Конечно, высокородные воспитывали и обучали своих детей так, что оные сами добивались высших должностей на любом поприще, но и сего хватило лишь на семь десятков лет. После смерти Рамосе Третьего, победителя орд пиратов, закончилась, продлившаяся четыре века, эпоха небывалого процветания и могущества. Сменилась медленным упадком.

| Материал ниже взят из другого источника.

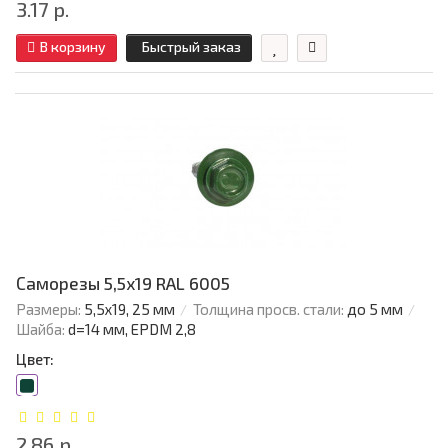
3.17 р.
В корзину
Быстрый заказ
Саморезы 5,5х19 RAL 6005
Размеры:
5,5х19, 25 мм
Толщина просв. стали:
до 5 мм
Шайба:
d=14 мм, EPDM 2,8
Цвет:
2.86 р.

Потом наступила новая смута -- тоже на четыреста лет. Были дни, когда казалось, что тучи над Священной Землёй расходятся, но после смерти великого Некао Уахемабура[106] она получала удар за ударом. Едва поднявшись с колен, вновь повергалась в грязь. Тьма с Востока простёрла над ней свои чёрные крылья.
Этой тьмой стали персы. Их царь, Камбуджа[107], завоевал Та-Кем, принеся неисчислимые бедствия. Ремту не покорились, но персы жестоко подавляли все восстания и чинили по всей стране великое зло. Когда же их собственную страну тронула внутренняя гниль, сыны Реки смогли сбросить ненавистное ярмо. Вот только рассвет оказался краток. Всего два поколения ремту сменилось в свободной Священной Земле, а третьему довелось сполна испить горькую чашу тяжелейшего поражения и неволи.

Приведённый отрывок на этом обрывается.